Uma senhora discreta, austera e sobretudo organizada será a primeira mulher a assumir a Presidência da República no Brasil. Ela é Ellen Gracie Northfleet e, aos 57 anos, acaba de ser ungida presidente do Supremo Tribunal Federal – na quarta-feira 15, Ellen Gracie foi eleita para um mandato de dois anos com os votos de oito de seus pares. Como 2006 será ano de eleições gerais, tanto o vice-presidente José Alencar como os chefes da Câmara e do Senado, Aldo Rebelo e Renan Calheiros, estarão em campanha e impedidos de assumir a Presidência. Isso significa que, a partir de abril, toda vez que o presidente Lula viajar para o exterior essa senhora estará no comando do Palácio do Planalto – ainda que interinamente. Só por isso Ellen Gracie já teria um lugar reservado na história. Mas também estarão sob sua responsabilidade a análise de pendências entre empresas e instituições públicas, que ultrapassam R$ 100 bilhões, tramitando no Judiciário. Enfim, com tanto poder, Ellen Gracie chegou lá e tem tudo ocupar o imaginário popular, em especial das mulheres. “Prefiro ser tratada por presidente, não por presidenta”, vai logo avisando. “Presidente é mais leve”.
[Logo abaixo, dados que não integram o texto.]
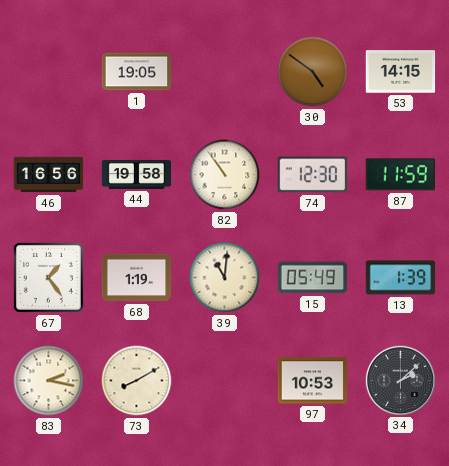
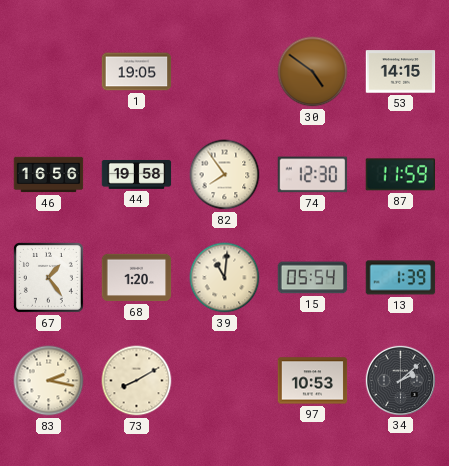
82: 10:54 -> 7:54
68: 1:19 -> 1:20
15: 05:49 -> 05:54
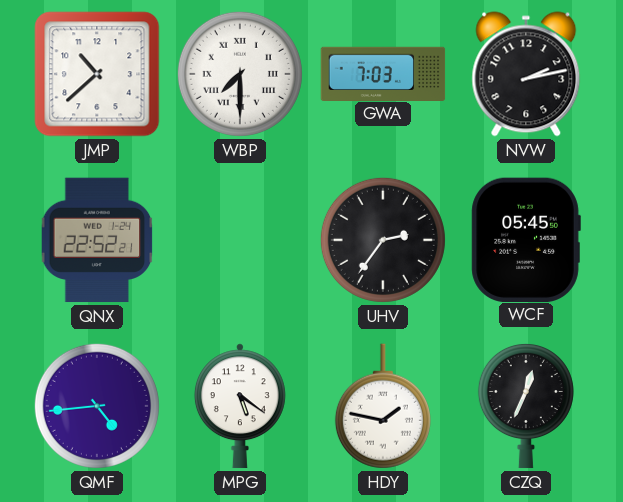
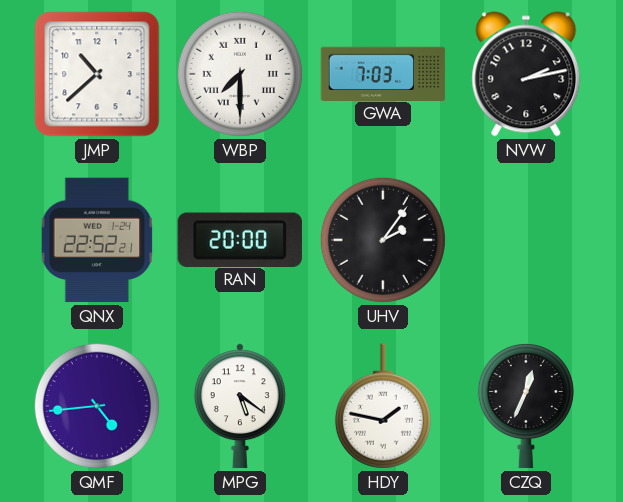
RAN: none -> 20:00
UHV: 2:36 -> 2:06
WCF: 05:45 -> none
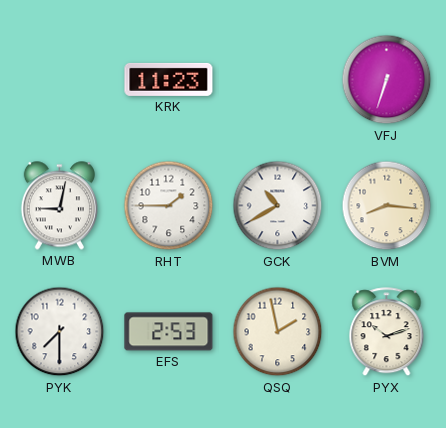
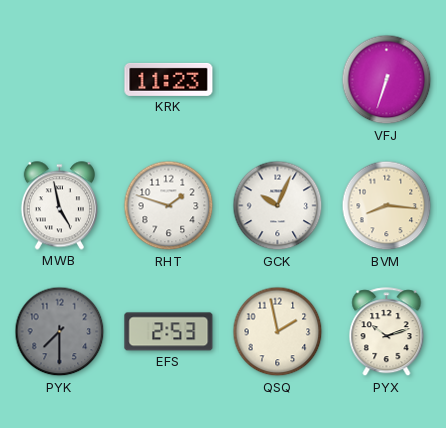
MWB: 9:02 -> 4:58
RHT: 1:45 -> 1:48
GCK: 10:40 -> 10:04
PYK dial: white -> grey
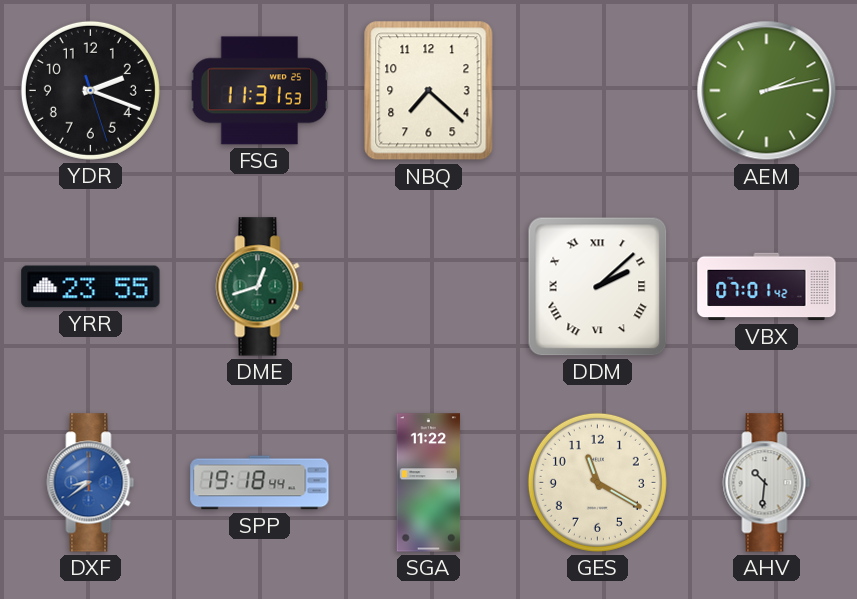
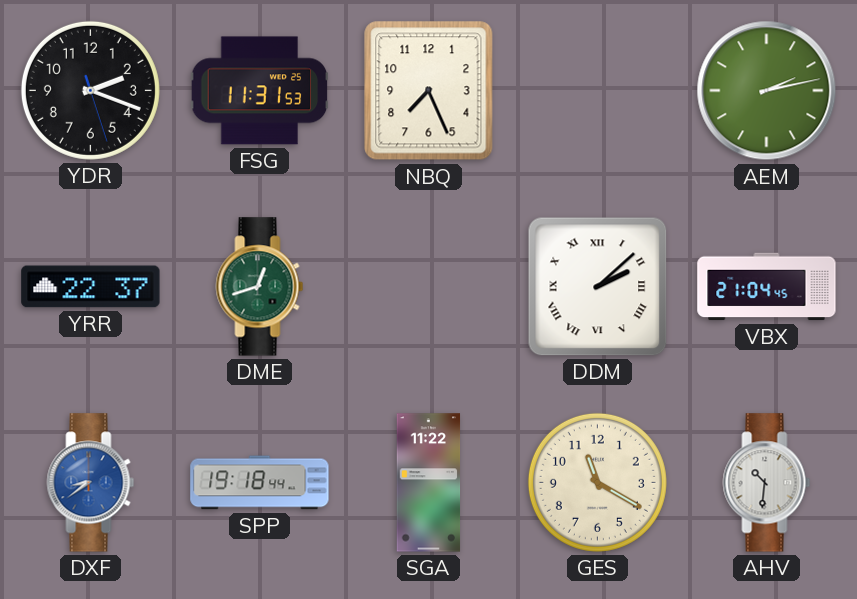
NBQ: 7:22 -> 7:26
YRR: 23:55 -> 22:37
VBX: 07:01 -> 21:04
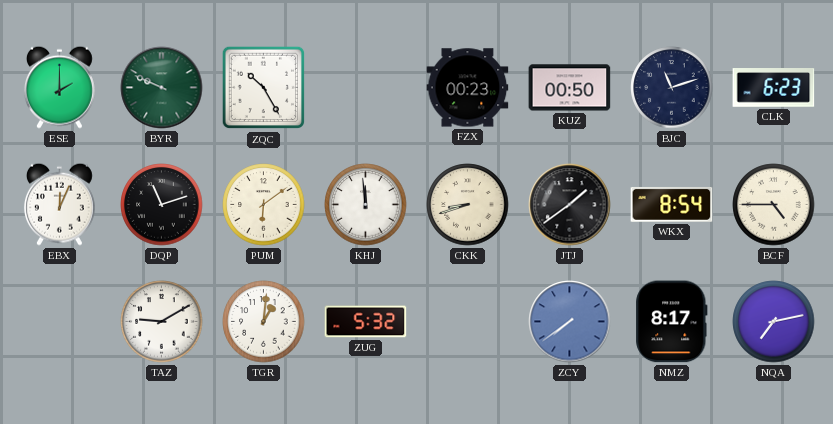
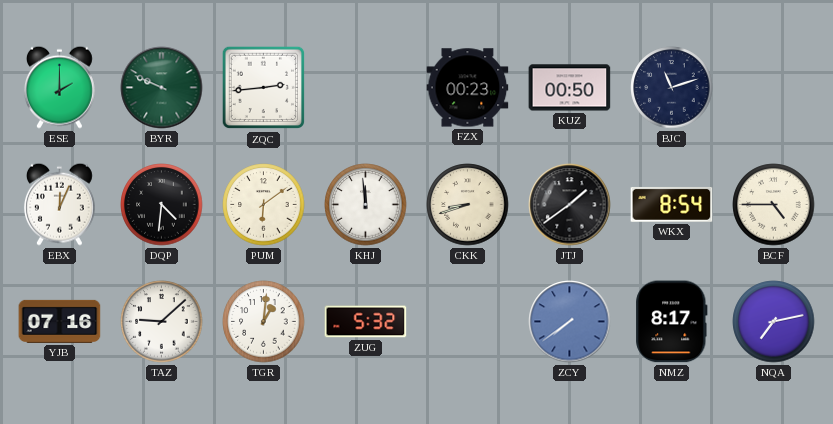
ZQC: 10:25 -> 2:44
CLK: 6:23 -> none
DQP: 11:12 -> 4:31
YJB: none -> 07:16
TAZ: 9:10 -> 9:08
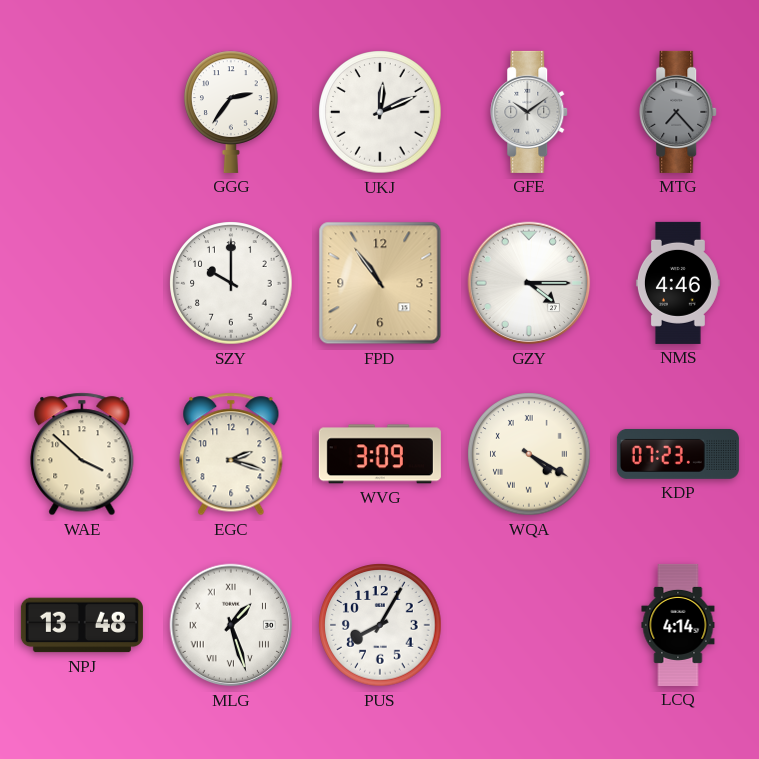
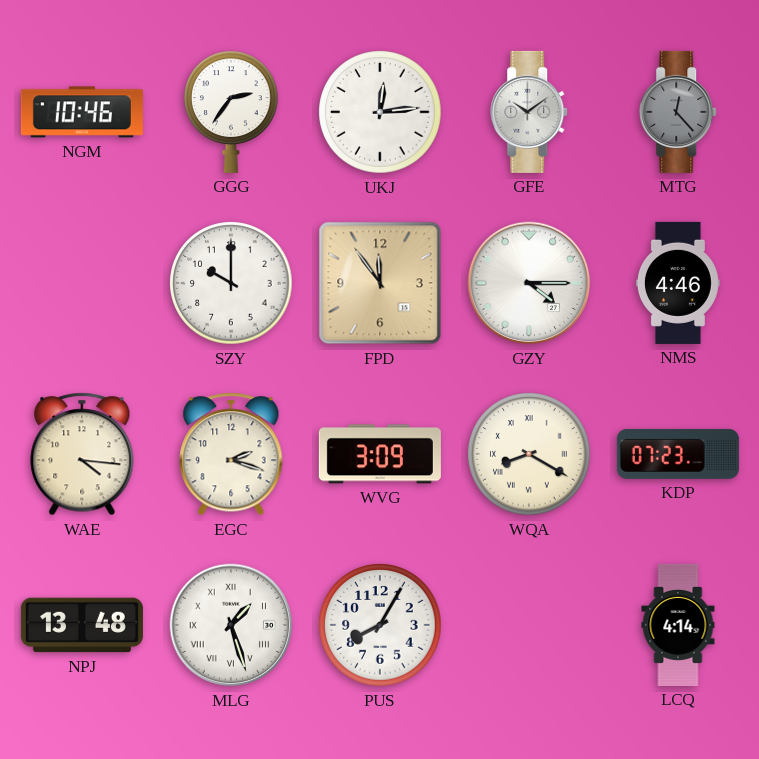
NGM: none -> 10:46
UKJ: 12:11 -> 12:14
MTG: 7:23 -> 12:23
FPD: 10:54 -> 11:54
WAE: 3:52 -> 4:16
WQA: 4:20 -> 8:20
Sua passagem pelo comando do Supremo promete trazer novidades. Na década de 90, quando Ellen Gracie esteve no comando da Justiça Federal da 4ª Região, nos estados do Sul do País, ela foi responsável por um amplo processo de modernização e informatização dos tribunais. No STF, uma de suas prioridades será agilizar o julgamento dos processos – há casos em que um pedido de vistas por um ministro engaveta uma decisão por mais de dois anos. Na era Ellen Gracie, isso deve acabar. “Ela é uma Caxias”, brinca Nélson Jobim, atual presidente do Supremo. “Sua maior qualidade é ser ponderada”, acrescenta o ministro Gilmar Ferreira Mendes, seu colega de toga. Há hoje mais de 100 mil processos aguardando julgamento no Supremo. Só em janeiro último, chegaram 11,7 mil casos. Muitos deles são relevantes para a política e a economia. Nos próximos dias, por exemplo, o STF irá clarear as regras do jogo eleitoral, definindo se haverá ou não a verticalização das alianças. O tribunal também decidirá se os bancos são obrigados a aplicar o Código de Defesa do Consumidor, onde está escrito que a taxa de juros será no máximo de 12%. Em ambos os casos, Ellen Gracie não revelou sua posição. Ela é só um voto – dentre 11 pares. Mas cabe ao presidente da corte colocar o assunto em pauta.

Ellen Gracie herda de Jobim a administração de uma série de causas de grande impacto econômico, como o pedido de quebra do monopólio dos Correios, ou saber se o ICMS pode (ou não) fazer parte da base de cálculo da Cofins – além de duas dezenas de ações sobre fundos constitucionais, nas quais, se o governo perder, poderão surgir esqueletos que somam mais de R$ 30 bilhões. Um dos casos, prestes a entrar em pauta, definirá se os beneficiários do INSS têm direito retroativo a pensão integral em caso de morte do cônjuge – isso tem impacto de R$ 7 bilhões para o Erário. “Nós, mulheres, somos mais detalhistas”, diz ela. Nascida no Rio, filha única de um oficial da Aeronáutica, Ellen Gracie já trabalhou como tradutora de inglês e francês. Acabou fazendo carreira como juíza federal no Rio Grande do Sul. Casou-se por lá. Está divorciada há uma década. É mãe de Clara, 25 anos, advogada em Porto Alegre. Gosta de cozinhar, não freqüenta cabeleireiros, não pinta as unhas, tem poucos sapatos, só aparece de maquilagem leve e se veste sempre de terninhos claros, feitos sob medida por uma velha costureira gaúcha. Sua única extravagância conhecida foi há um ano mandar fazer uma reforma de R$ 133 mil em seu apartamento funcional de 523 metros quadrados. Só a banheira de hidromassagem custou R$ 3,3 mil. “É claro que eu vou colocar uma banheira lá”, disse ela na ocasião. “E tem que ser paga com dinheiro público sim, pois está em um imóvel público”.

A chegada de Ellen Gracie não é a única mudança no comando do Judiciário brasileiro. No dia 5 de abril, será empossado na presidência do Superior Tribunal de Justiça, onde são julgadas as principais ações ligadas a questões contratuais, o ministro Raphael de Barros Monteiro, de 66 anos e quatro décadas de Judiciário. O novo chefe da corte tem perfil bem diferente do antecessor Édson Vidigal. Monteiro é acadêmico e introspectivo. Vidigal é comunicativo e também político – nestas eleições, ele se lançará ao governo do Maranhão. Nos próximos dois anos, Barros Monteiro promete criar um marco na gestão do STJ com a simplificação dos procedimentos internos e o uso incondicional da informática. “Vamos agilizar as decisões”, promete. Tímido, Barros Monteiro não fala com políticos, advogados e tampouco com empresários. Até para se preservar.